======== Entries supplied ========
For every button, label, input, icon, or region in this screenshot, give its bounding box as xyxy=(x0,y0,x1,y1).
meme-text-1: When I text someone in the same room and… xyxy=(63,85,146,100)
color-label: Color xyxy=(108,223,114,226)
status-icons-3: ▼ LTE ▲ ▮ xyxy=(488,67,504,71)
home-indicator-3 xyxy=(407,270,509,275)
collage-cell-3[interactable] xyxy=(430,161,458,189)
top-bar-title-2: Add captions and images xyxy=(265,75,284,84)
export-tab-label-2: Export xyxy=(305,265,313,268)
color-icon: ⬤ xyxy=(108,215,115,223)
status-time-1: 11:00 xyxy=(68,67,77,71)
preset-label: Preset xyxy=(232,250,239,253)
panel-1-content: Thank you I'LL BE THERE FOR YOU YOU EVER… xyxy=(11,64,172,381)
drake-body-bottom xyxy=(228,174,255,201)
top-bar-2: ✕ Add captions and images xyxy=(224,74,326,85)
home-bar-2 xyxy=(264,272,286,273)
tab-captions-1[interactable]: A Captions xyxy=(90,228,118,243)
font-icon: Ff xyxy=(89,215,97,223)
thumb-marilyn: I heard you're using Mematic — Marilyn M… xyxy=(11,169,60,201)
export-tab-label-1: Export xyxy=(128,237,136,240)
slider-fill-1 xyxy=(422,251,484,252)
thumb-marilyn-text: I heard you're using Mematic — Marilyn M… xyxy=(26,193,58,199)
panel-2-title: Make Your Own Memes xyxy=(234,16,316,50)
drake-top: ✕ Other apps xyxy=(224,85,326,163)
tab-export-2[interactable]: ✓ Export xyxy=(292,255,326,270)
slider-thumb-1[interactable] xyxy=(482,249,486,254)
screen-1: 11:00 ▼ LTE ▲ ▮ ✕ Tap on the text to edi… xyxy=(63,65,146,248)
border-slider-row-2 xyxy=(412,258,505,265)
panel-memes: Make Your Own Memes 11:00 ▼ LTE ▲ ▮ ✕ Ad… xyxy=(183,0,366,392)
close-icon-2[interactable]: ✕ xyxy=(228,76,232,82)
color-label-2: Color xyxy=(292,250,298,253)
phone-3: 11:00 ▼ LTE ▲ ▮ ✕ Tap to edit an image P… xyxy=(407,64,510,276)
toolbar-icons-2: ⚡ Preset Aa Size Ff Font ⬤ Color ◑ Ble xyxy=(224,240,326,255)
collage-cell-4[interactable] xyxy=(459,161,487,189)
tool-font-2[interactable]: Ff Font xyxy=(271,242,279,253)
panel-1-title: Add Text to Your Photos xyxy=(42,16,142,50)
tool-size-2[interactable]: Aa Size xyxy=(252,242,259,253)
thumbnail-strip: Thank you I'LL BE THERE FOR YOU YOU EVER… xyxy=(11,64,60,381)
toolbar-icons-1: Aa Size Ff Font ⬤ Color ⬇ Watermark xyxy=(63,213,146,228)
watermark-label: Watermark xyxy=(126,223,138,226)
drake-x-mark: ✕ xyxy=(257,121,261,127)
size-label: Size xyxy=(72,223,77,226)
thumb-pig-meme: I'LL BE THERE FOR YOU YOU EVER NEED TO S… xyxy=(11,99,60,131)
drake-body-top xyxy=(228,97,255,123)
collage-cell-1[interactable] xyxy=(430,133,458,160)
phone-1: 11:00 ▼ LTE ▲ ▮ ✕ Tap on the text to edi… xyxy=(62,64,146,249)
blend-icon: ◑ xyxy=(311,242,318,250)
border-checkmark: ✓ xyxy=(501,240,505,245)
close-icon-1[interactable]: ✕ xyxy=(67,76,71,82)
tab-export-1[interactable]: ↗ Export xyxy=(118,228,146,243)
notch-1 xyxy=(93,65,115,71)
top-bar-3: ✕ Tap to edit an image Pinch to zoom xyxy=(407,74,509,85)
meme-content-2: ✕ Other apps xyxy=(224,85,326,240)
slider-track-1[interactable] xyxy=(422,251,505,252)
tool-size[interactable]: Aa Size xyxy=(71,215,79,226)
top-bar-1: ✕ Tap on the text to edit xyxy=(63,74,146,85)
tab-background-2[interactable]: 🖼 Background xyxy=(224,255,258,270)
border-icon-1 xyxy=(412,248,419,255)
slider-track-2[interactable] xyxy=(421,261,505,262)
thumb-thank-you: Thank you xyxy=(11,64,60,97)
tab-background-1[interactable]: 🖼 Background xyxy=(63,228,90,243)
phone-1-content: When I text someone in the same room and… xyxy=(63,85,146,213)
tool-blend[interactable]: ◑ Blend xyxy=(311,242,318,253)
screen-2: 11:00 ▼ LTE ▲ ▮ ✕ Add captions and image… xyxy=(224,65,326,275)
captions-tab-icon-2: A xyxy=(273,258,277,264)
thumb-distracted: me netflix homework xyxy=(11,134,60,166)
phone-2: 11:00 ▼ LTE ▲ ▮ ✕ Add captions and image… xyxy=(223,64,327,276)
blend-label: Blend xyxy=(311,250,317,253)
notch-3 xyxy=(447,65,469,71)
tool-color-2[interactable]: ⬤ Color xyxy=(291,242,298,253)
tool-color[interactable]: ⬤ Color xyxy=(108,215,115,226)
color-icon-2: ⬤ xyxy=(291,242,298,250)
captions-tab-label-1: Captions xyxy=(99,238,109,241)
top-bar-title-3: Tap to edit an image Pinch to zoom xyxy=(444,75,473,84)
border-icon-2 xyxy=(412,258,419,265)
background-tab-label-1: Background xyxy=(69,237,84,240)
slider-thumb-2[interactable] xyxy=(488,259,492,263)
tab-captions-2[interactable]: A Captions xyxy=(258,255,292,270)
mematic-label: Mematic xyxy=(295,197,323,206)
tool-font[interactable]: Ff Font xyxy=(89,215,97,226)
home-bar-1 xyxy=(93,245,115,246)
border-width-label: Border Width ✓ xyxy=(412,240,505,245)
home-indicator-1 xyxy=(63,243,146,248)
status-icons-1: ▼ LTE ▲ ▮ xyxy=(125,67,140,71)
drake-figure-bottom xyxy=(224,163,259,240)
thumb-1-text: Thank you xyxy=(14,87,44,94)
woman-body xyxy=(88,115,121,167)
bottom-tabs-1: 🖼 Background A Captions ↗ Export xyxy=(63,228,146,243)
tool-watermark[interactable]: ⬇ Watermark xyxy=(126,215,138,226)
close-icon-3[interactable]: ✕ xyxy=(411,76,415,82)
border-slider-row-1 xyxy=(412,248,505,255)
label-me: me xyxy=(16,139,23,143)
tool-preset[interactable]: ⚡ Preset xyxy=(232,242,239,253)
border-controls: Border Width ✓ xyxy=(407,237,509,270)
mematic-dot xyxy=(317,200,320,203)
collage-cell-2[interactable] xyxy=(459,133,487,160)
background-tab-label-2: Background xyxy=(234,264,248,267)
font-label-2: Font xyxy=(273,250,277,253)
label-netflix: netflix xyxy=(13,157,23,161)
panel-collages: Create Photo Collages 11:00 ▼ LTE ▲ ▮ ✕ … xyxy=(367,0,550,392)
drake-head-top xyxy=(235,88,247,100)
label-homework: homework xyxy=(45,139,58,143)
========
* **Assigned task**: When a line in the entries above contains "content", count it; please answer with the number only.

* **Solution for this exercise**: 3